Hi halfpint, welcome to the board!
Although only about 50% of people who have Lyme ever get a rash, a bulls-eye rash is a definite sign of Lyme disease. It is good you took photos of your rash, it is important documentation. Also take photos if it changes. Place something near it, like a coin or ruler, before photographing to give it size definition. Document the date you saw the rash. The bulls-eye rash alone merits treatment. Most people test negative early in the infection. Do you know which Lyme test you had done? It is my understanding the ELISA or titer is the least reliable test and the one most doctors run first.
What of Doxy are you taking? From what I understand, six weeks of the proper dose antibiotic is the minimum treatment time for an infection caught within two weeks of the bite. The antiibotics kill the bacteria when they are reproducing which is estimated at four weeks. Six weeks of treatment will cover one growth cycle. If symptoms are still present, further treatment is warranted. A longer infection needs longer treatment. Early infections are the easiest to cure. Please do everything possible to make sure you get the proper treatment now. Getting the proper treatment early may reduce the chance of long-term complications.
Below is a Lyme symptom list. You can have any combination of symptoms.

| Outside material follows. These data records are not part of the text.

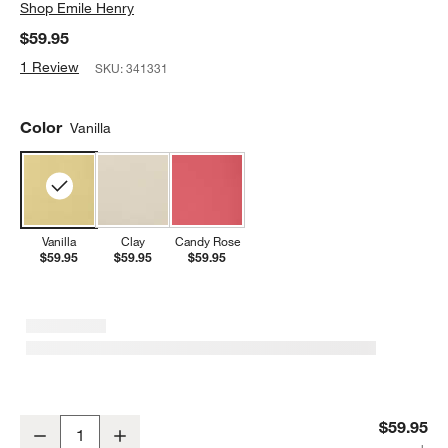
Shop
Emile Henry
$59.95
1 Review
SKU:
341331
Color
Vanilla
Vanilla
Clay
Candy Rose
$59.95
$59.95
$59.95
Emile Henry Vanilla Madeleine Round Baking Dish
$59.95
Decrease
Increase
Quantity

Unexplained fevers, sweats, chills, or flushing
Unexplained weight change--loss or gain
Fatigue, tiredness, poor stamina
Unexplained hair loss
Testicular pain/pelvic pain
Unexplained menstrual irregularity
Unexplained milk production: breast pain
Irritable bladder or bladder dysfunction
Sexual dysfunction or loss of libido
Change in bowel function-constipation, diarrhea
Chest pain or rib soreness
Shortness of breath, cough
Heart palpitations, pulse skips, heart block
Any history of a heart murmur or valve prolapse?
Joint pain or swelling
Stiffness of the joints, neck, or back
Muscle pain or cramps
Twitching of the face or other muscles
Neck creeks and cracks, neck stiffness, neck pain
Tingling, numbness, burning or stabbing sensations, shooting pains
Facial paralysis (Bell's Palsy)
Eyes/Vision: double, blurry, increased floaters, light sensitivity
Ears/Hearing: buzzing, ringing, ear pain, sound sensitivity
lncreased motion sickness, vertigo, poor balance
Confusion, difficulty in thinking
Difficulty with concentration, reading
Forgetfulness, poor short term memory
Disorientation: getting lost, going to wrong places
Difficulty with speech or writing
Mood swings, irritability, depression
Disturbed sleep-too much, too little, early awakening
Exaggerated symptoms or worse hangover from alcohol
It is very important to see a knowledgeable doctor. Many doctors do not understand Lyme and treat with outdated protocols. No test is completely reliable, and results can vary by lab. Besides Lyme, ticks can also transmit several co-infections including Babesiosis, two types of Ehrlichiosis (HME & HGE), Bartonella, and Mycoplasma. Many people who have Lyme are co-infected. It may affect treatment choice and progress. It is important to be tested for these by a Lyme reputable lab such as IgeneX in Palo Alto, CA.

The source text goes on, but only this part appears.